Okay so why am I writing this post? Well, I first protested on the blog comments to say that if the two of them never heard of Andrea or oCERT, that’s quite their problem. And that trusting upstream just because, well, it’s upstream is not always the right thing; as it turns out it was an upstream mistake after all. I also noted that the post itself was FUD against Andrea and oCERT from a spiteful upstream that tried to put the blame on malice, and that if we are to insult somebody as having not to be trusted because one patch out of a lot that Andrea coordinated before fails, then we should start looking at every project’s commits to see who has introduced which security bug and then point them out as malicious.

Interestingly enough though, expecting a reply, I noticed that the post now has no comment at all. When I posted mine there were another in Andrea’s defence with the author’s replying that even if it was a mistake he was not to be trusted; one from me with a reply from another person, my reply to that and a comment from “joe” pointing out it was upstream. That makes six comments, not zero. I checked a couple of times to make sure it wasn’t a broken cached page too.
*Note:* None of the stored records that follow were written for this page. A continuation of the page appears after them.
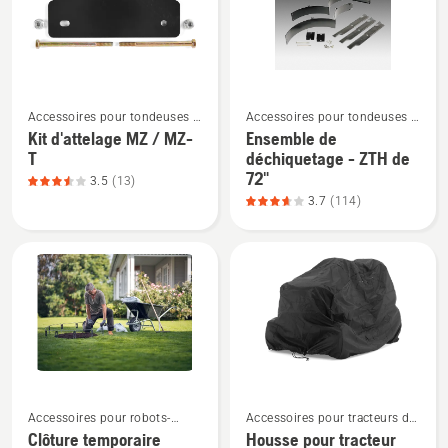
3.743
42
48
sur
po,
po,
5
note
note
du
du
Voir
Voir
produit
produit
Accessoires pour tondeuses à
Accessoires pour tondeuses à
plus
plus
3.819
3.596
rayon de braquage zéro
rayon de braquage zéro
Kit d'attelage MZ / MZ-
Ensemble de
de
de
sur
sur
T
déchiquetage - ZTH de
détails
détails
72"
5
5
3.5
(13)
sur
sur
3.7
(114)
Kit
Ensemble
d'attelage
de
MZ
déchiquetage
/
-
MZ-
ZTH
T,
de
note
72",
du
note
Voir
Voir
produit
du
Accessoires pour robots-
Accessoires pour tracteurs de
plus
plus
3.538
produit
tondeuses
jardin
Clôture temporaire
Housse pour tracteur
de
de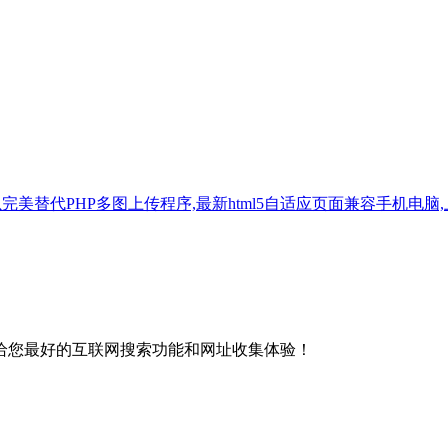
美替代PHP多图上传程序,最新html5自适应页面兼容手机电脑,上传后
给您最好的互联网搜索功能和网址收集体验！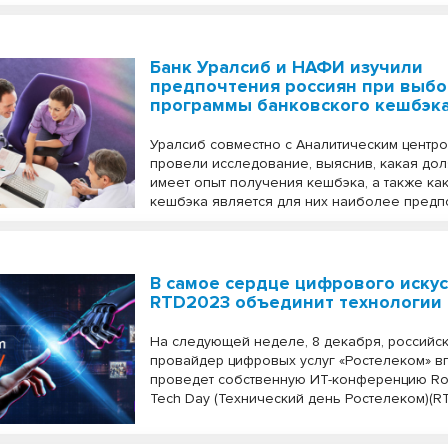
Банк Уралсиб и НАФИ изучили
предпочтения россиян при выб
программы банковского кешбэк
Уралсиб совместно с Аналитическим центр
провели исследование, выяснив, какая дол
имеет опыт получения кешбэка, а также ка
кешбэка является для них наиболее предп
В самое сердце цифрового искус
RTD2023 объединит технологии 
На следующей неделе, 8 декабря, российс
провайдер цифровых услуг «Ростелеком» 
проведет собственную ИТ-конференцию Ro
Tech Day (Технический день Ростелеком)(R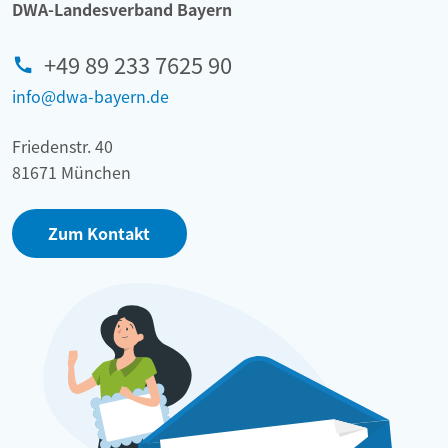
DWA-Landesverband Bayern
+49 89 233 7625 90
info@dwa-bayern.de
Friedenstr. 40
81671 München
Zum Kontakt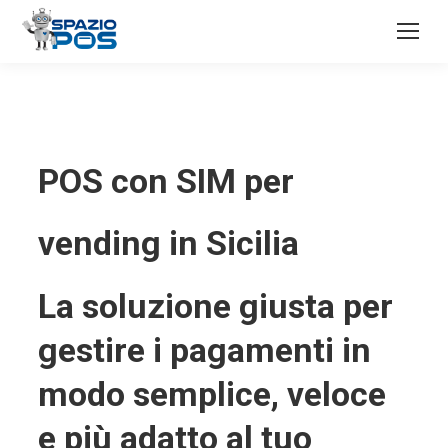
POS con SIM per
vending in Sicilia
La soluzione giusta per
gestire i pagamenti in
modo semplice, veloce
e più adatto al tuo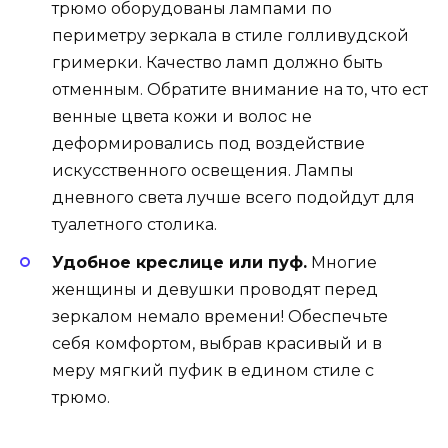
трюмо оборудованы лампами по
периметру зеркала в стиле голливудской
гримерки. Качество ламп должно быть
отменным. Обратите внимание на то, что ест
венные цвета кожи и волос не
деформировались под воздействие
искусственного освещения. Лампы
дневного света лучше всего подойдут для
туалетного столика.
Удобное креслице или пуф.
Многие
женщины и девушки проводят перед
зеркалом немало времени! Обеспечьте
себя комфортом, выбрав красивый и в
меру мягкий пуфик в едином стиле с
трюмо.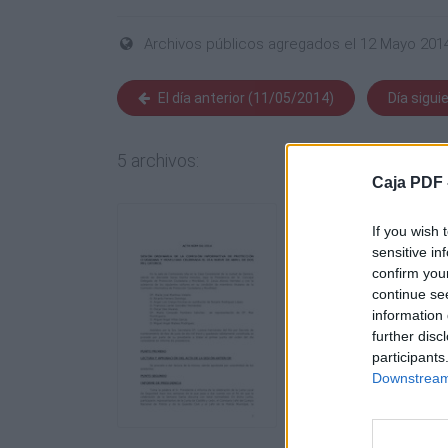
Archivos públicos agregados el 12 Mayo 201
El día anterior (11/05/2014)
Día sigui
5 archivos:
Caja PDF 
If you wish 
sensitive in
confirm you
continue se
information 
further disc
participants
Downstream 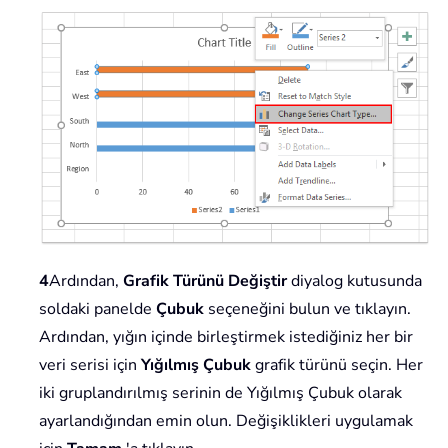
4
Ardından,
Grafik Türünü Değiştir
diyalog kutusunda
soldaki panelde
Çubuk
seçeneğini bulun ve tıklayın.
Ardından, yığın içinde birleştirmek istediğiniz her bir
veri serisi için
Yığılmış Çubuk
grafik türünü seçin. Her
iki gruplandırılmış serinin de Yığılmış Çubuk olarak
ayarlandığından emin olun. Değişiklikleri uygulamak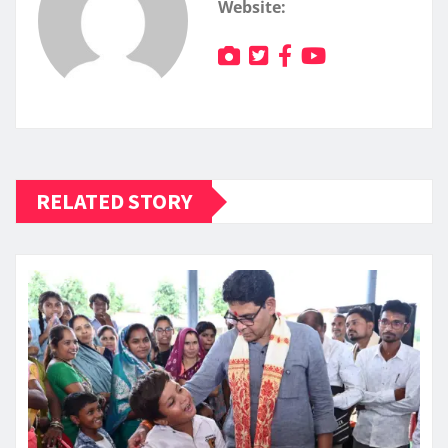
Website:
RELATED STORY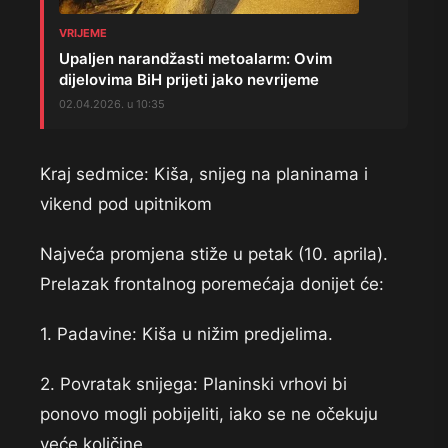
VRIJEME
Upaljen narandžasti metoalarm: Ovim
dijelovima BiH prijeti jako nevrijeme
02.04.2026. u 10:35
Kraj sedmice: Kiša, snijeg na planinama i
vikend pod upitnikom
Najveća promjena stiže u petak (10. aprila).
Prelazak frontalnog poremećaja donijet će:
1. Padavine: Kiša u nižim predjelima.
2. Povratak snijega: Planinski vrhovi bi
ponovo mogli pobijeliti, iako se ne očekuju
veće količine.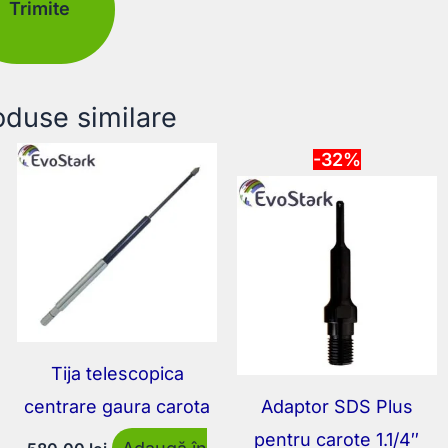
oduse similare
-32%
Tija telescopica
centrare gaura carota
Adaptor SDS Plus
pentru carote 1.1/4″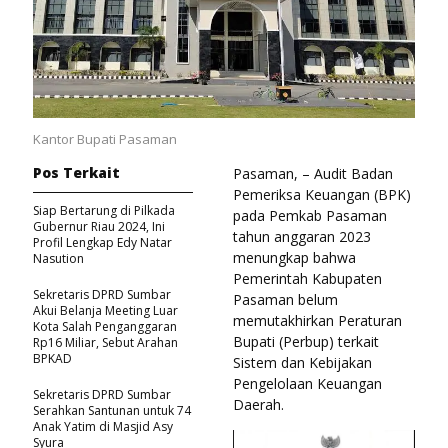
Kantor Bupati Pasaman
Pos Terkait
Pasaman, – Audit Badan
Pemeriksa Keuangan (BPK)
Siap Bertarung di Pilkada
pada Pemkab Pasaman
Gubernur Riau 2024, Ini
tahun anggaran 2023
Profil Lengkap Edy Natar
menungkap bahwa
Nasution
Pemerintah Kabupaten
Sekretaris DPRD Sumbar
Pasaman belum
Akui Belanja Meeting Luar
memutakhirkan Peraturan
Kota Salah Penganggaran
Bupati (Perbup) terkait
Rp16 Miliar, Sebut Arahan
BPKAD
Sistem dan Kebijakan
Pengelolaan Keuangan
Sekretaris DPRD Sumbar
Daerah.
Serahkan Santunan untuk 74
Anak Yatim di Masjid Asy
Syura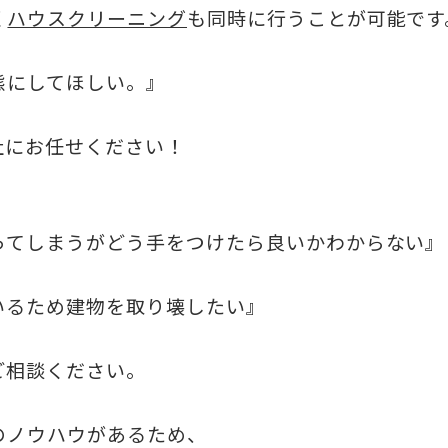
く
ハウスクリーニング
も同時に行うことが可能です
態にしてほしい。』
社にお任せください！
ってしまうがどう手をつけたら良いかわからない』
いるため建物を取り壊したい』
ご相談ください。
のノウハウがあるため、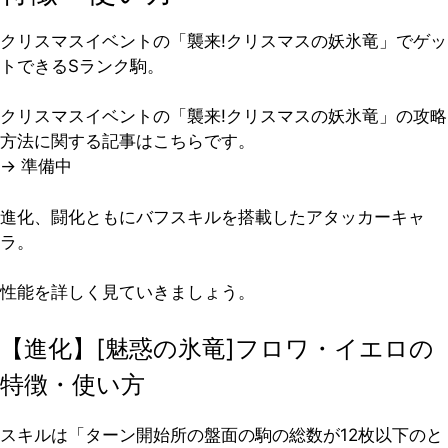
クリスマスイベントの「襲来!クリスマスの妖氷竜」でゲッ
トできるSランク駒。
クリスマスイベントの「襲来!クリスマスの妖氷竜」の攻略
方法に関する記事はこちらです。
→ 準備中
進化、闘化ともにバフスキルを搭載したアタッカーキャ
ラ。
性能を詳しく見ていきましょう。
【進化】[魅惑の氷竜]フロワ・イエロの
特徴・使い方
スキルは「ターン開始所の盤面の駒の総数が12枚以下のと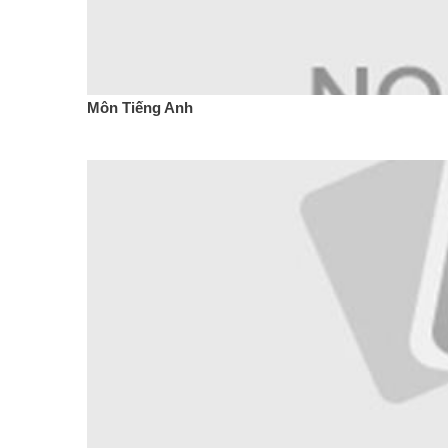
Môn Tiếng Anh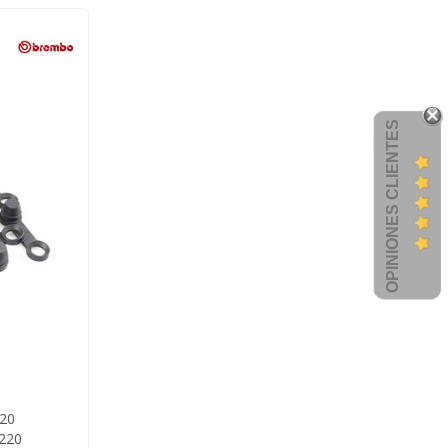
OPINIONES CLIENTES
20
220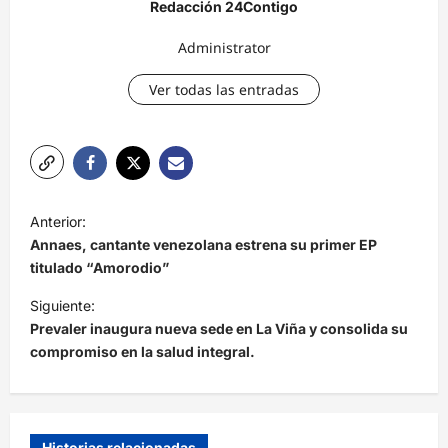
Redacción 24Contigo
Administrator
Ver todas las entradas
N
Anterior:
a
Annaes, cantante venezolana estrena su primer EP
v
titulado “Amorodio”
e
Siguiente:
Prevaler inaugura nueva sede en La Viña y consolida su
g
compromiso en la salud integral.
a
c
i
Historias relacionadas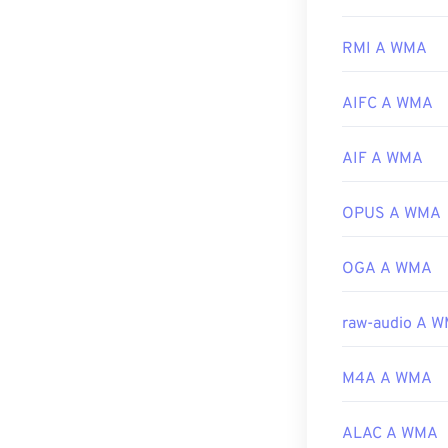
Componente ch
Sviluppato da:
solitamente il p
molti altri lett
RMI A WMA
Versione inizia
anche nello str
Link utili:
AIFC A WMA
Altri programm
https://en.wiki
dispositivi mobi
Google Androi
AIF A WMA
https://www.is
Sviluppato da:
OPUS A WMA
Versione inizia
Link utili:
OGA A WMA
https://en.wik
https://docs.
raw-audio A 
M4A A WMA
ALAC A WMA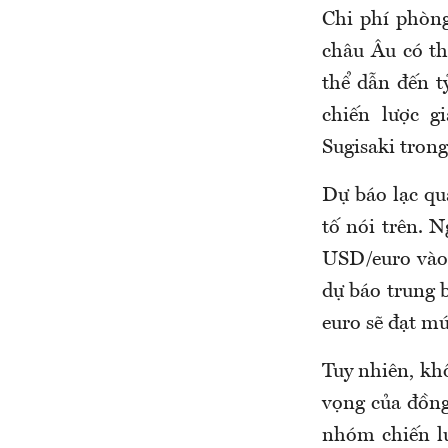
Chi phí phòng
châu Âu có th
thể dẫn đến 
chiến lược g
Sugisaki tron
Dự báo lạc qu
tố nói trên. 
USD/euro vào 
dự báo trung 
euro sẽ đạt mứ
Tuy nhiên, khô
vọng của đồng
nhóm chiến l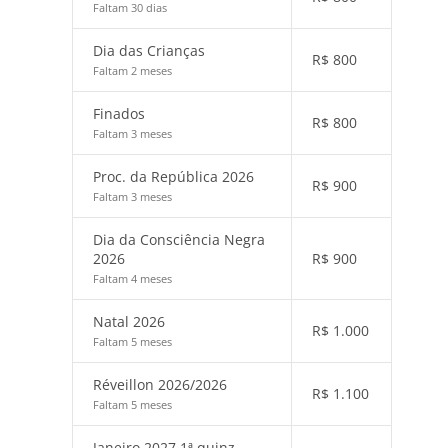
Faltam 30 dias
Dia das Crianças
R$
800
Faltam 2 meses
Finados
R$
800
Faltam 3 meses
Proc. da República 2026
R$
900
Faltam 3 meses
Dia da Consciência Negra
2026
R$
900
Faltam 4 meses
Natal 2026
R$
1.000
Faltam 5 meses
Réveillon 2026/2026
R$
1.100
Faltam 5 meses
Janeiro 2027 1ª quinz.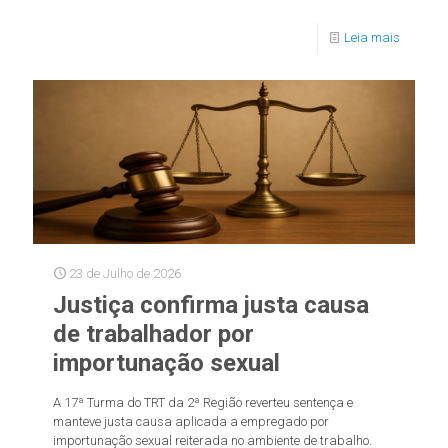
Leia mais
23 de Julho de 2026
Justiça confirma justa causa
de trabalhador por
importunação sexual
A 17ª Turma do TRT da 2ª Região reverteu sentença e
manteve justa causa aplicada a empregado por
importunação sexual reiterada no ambiente de trabalho.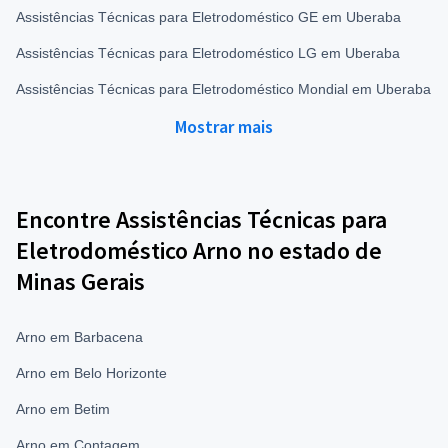
Assistências Técnicas para Eletrodoméstico GE em Uberaba
Assistências Técnicas para Eletrodoméstico LG em Uberaba
Assistências Técnicas para Eletrodoméstico Mondial em Uberaba
Mostrar mais
Encontre Assistências Técnicas para
Eletrodoméstico Arno no estado de
Minas Gerais
Arno em Barbacena
Arno em Belo Horizonte
Arno em Betim
Arno em Contagem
I could think this was a bona fide mistake of the database, blog admin panel or anything like that, but as my post’s title say, you get what you ask for, and I am now to understand that Boudewijn Rempt has maliciously deleted the comments that pointed out he was just reporting a woeful reply full of FUD, and he is, thus, not to be trusted.

And if I were to apply his own logic, the whole Krita project’s code should not be trusted, it might be just one huge big backdoor. But I know some of the people working on KOffice are pretty cool and nice guys so I wouldn’t want to say that. But sure as death, I’d wish that some of Boudewijn Rempt peers in the KDE project were to actually try to teach him that this type of posts are just poison against the people who tried to help the community, maybe he’d be able to trust those. Or maybe he’ll just feel angry that I’m reusing part of his own strategy against him.

You get what you ask for, as I said.